# What you need to do:
If a line of the data below contains the string "model", copy it into your answer.
Available data: Begin
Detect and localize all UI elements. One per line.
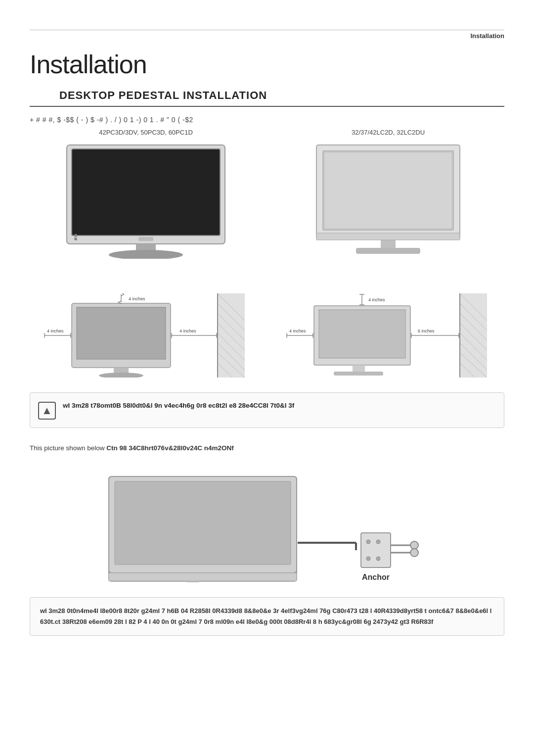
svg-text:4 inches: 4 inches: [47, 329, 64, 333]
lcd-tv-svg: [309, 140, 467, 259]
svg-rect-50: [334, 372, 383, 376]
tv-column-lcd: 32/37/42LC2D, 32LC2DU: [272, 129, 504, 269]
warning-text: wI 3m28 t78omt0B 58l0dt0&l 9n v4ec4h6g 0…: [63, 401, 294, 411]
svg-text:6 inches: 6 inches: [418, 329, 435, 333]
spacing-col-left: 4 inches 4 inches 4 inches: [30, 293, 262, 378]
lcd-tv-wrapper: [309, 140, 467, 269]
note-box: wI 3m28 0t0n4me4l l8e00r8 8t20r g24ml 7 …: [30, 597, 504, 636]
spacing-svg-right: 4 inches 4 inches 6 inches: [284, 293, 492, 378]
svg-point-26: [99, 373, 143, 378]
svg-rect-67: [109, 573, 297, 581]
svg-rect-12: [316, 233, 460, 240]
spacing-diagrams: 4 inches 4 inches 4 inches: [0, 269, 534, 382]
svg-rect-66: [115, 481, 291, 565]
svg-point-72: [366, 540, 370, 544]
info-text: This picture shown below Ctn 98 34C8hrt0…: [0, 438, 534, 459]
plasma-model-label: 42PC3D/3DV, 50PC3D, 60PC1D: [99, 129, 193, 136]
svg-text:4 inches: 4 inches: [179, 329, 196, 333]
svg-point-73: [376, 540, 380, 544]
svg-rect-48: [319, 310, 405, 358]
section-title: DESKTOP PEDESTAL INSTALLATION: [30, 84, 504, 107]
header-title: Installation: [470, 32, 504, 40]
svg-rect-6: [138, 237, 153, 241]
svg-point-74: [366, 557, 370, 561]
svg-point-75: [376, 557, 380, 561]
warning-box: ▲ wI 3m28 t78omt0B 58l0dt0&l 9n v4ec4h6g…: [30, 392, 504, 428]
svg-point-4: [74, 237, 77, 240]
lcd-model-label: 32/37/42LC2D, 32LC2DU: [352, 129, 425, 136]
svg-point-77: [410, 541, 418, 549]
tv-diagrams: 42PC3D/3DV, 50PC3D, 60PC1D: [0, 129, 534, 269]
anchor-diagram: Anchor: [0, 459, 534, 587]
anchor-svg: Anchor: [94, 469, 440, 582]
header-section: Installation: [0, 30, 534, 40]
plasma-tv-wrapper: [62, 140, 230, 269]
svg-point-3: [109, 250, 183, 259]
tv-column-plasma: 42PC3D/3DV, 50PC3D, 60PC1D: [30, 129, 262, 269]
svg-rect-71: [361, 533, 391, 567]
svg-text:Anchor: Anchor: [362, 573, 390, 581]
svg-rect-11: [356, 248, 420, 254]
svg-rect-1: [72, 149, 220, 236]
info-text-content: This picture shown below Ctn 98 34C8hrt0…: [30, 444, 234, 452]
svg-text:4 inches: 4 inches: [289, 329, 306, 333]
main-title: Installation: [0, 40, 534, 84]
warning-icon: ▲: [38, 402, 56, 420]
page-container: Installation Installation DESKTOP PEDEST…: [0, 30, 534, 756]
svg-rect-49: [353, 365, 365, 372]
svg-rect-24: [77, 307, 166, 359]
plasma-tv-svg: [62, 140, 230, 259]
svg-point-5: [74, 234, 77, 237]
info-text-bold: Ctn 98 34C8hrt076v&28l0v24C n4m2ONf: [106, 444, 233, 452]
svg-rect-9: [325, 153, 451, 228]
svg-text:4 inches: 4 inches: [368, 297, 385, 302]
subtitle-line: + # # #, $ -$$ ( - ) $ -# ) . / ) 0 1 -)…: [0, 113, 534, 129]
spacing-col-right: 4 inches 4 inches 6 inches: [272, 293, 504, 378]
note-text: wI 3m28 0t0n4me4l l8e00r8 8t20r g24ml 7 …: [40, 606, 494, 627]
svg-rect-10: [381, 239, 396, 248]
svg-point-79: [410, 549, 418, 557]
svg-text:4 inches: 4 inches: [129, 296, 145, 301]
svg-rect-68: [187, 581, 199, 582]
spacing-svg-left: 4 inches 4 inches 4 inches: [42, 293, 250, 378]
Available data: End
Available data: Begin
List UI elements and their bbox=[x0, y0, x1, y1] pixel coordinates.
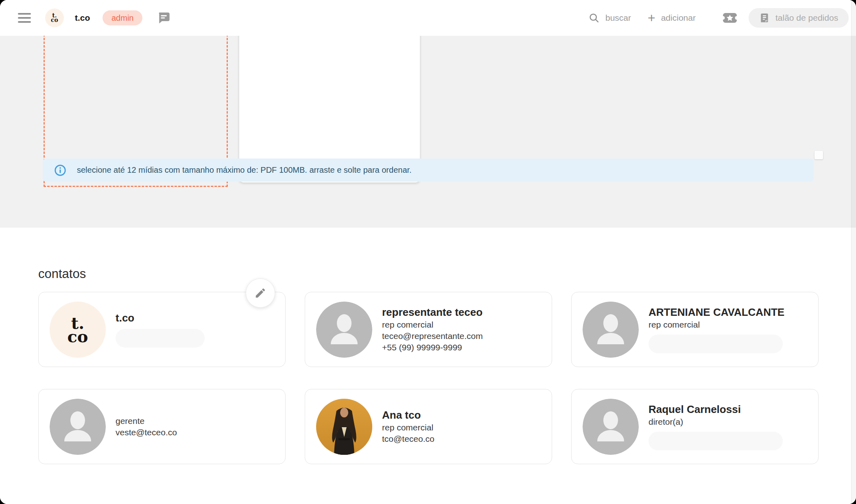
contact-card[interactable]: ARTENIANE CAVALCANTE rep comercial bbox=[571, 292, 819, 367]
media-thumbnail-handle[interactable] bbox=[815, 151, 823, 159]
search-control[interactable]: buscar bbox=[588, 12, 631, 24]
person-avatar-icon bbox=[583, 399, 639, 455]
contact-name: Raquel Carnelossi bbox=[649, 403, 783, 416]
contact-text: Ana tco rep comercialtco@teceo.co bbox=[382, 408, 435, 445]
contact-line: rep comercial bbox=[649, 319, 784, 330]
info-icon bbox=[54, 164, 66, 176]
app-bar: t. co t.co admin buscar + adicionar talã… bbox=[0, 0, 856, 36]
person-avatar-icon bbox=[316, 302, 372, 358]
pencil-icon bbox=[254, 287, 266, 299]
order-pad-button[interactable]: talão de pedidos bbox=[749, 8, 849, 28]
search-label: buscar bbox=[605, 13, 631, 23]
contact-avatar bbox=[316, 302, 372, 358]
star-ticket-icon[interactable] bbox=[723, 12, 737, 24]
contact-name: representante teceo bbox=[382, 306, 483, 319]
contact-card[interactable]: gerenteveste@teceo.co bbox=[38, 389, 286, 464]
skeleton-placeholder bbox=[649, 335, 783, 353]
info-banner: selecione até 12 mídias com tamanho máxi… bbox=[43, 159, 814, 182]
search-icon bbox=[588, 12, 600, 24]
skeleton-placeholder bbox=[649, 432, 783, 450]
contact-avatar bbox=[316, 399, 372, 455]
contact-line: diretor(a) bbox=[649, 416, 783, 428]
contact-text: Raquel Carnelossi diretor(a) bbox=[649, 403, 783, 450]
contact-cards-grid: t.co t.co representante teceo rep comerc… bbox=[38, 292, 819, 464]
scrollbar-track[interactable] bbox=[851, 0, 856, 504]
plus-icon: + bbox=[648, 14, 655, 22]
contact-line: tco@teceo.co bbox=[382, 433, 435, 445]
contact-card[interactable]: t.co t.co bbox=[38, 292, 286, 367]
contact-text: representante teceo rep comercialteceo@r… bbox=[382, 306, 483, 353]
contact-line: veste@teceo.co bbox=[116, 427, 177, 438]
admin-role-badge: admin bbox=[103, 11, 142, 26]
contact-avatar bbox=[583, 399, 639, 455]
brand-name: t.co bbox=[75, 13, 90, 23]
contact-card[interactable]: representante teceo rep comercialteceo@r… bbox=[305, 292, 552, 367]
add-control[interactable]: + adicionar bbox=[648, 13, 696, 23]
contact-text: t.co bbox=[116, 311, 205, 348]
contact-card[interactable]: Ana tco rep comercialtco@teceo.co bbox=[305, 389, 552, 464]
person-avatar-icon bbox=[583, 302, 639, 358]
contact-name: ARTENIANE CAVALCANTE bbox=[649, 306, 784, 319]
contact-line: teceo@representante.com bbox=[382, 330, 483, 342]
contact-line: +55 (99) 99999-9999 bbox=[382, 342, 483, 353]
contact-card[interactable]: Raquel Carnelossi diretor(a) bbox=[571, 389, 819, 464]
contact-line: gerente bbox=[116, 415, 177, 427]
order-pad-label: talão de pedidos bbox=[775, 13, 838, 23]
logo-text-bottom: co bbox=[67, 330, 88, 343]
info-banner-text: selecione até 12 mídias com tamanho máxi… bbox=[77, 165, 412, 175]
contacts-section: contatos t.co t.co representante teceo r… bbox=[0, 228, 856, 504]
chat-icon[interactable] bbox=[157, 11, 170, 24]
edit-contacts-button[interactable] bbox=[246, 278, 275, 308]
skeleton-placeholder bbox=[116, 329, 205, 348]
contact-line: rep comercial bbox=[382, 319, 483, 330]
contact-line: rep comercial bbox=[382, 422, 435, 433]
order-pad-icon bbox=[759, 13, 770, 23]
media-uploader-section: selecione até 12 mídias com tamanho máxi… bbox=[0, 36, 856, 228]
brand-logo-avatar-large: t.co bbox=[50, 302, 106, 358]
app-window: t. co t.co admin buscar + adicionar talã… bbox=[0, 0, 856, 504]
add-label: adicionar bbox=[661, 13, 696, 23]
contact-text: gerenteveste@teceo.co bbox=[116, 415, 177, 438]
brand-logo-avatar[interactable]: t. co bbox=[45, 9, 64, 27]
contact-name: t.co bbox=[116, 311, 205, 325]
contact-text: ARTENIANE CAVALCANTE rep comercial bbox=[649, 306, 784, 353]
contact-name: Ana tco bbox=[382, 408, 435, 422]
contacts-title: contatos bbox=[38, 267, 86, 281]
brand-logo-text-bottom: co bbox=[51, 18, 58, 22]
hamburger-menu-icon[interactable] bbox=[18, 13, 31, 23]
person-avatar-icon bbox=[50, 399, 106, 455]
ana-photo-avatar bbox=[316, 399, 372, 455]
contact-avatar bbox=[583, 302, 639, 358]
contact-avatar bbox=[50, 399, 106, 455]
Available data: End
# Completed exercise:
plasma-model-label: 42PC3D/3DV, 50PC3D, 60PC1D: [99, 129, 193, 136]
lcd-model-label: 32/37/42LC2D, 32LC2DU: [352, 129, 425, 136]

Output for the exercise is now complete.